Requirement. Using the listing below, set down exactly the lines starting at the line that contains "Bulletin mensuel des statistiques - Août 2023" and ending at the line that contains "15 septembre 2023", both included, and no others.

Provided records.

::::::

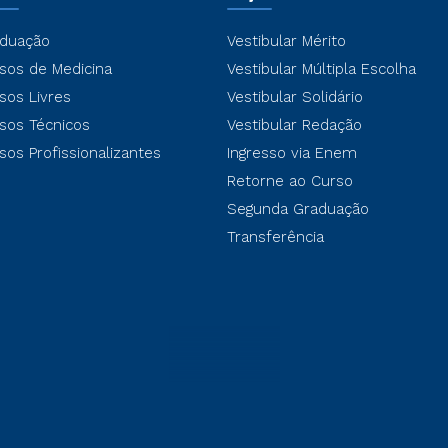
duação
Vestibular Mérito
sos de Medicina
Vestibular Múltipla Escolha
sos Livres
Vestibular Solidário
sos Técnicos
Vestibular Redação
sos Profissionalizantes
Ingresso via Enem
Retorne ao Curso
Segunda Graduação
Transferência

::::::

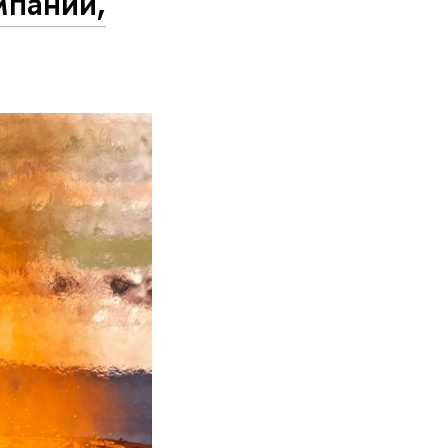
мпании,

::::::

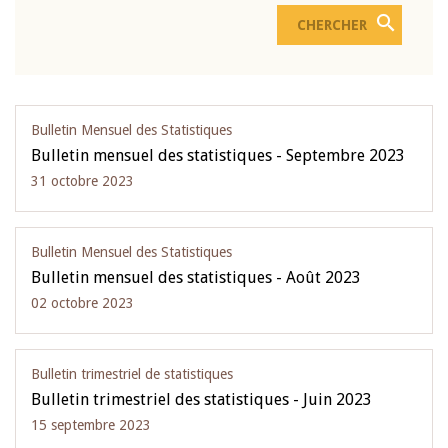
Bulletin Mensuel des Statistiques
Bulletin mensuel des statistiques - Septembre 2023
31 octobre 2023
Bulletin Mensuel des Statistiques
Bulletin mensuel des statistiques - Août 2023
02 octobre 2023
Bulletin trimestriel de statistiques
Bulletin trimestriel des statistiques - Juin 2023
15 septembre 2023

::::::

Problem solution.
Bulletin mensuel des statistiques - Août 2023
02 octobre 2023
Bulletin trimestriel de statistiques
Bulletin trimestriel des statistiques - Juin 2023
15 septembre 2023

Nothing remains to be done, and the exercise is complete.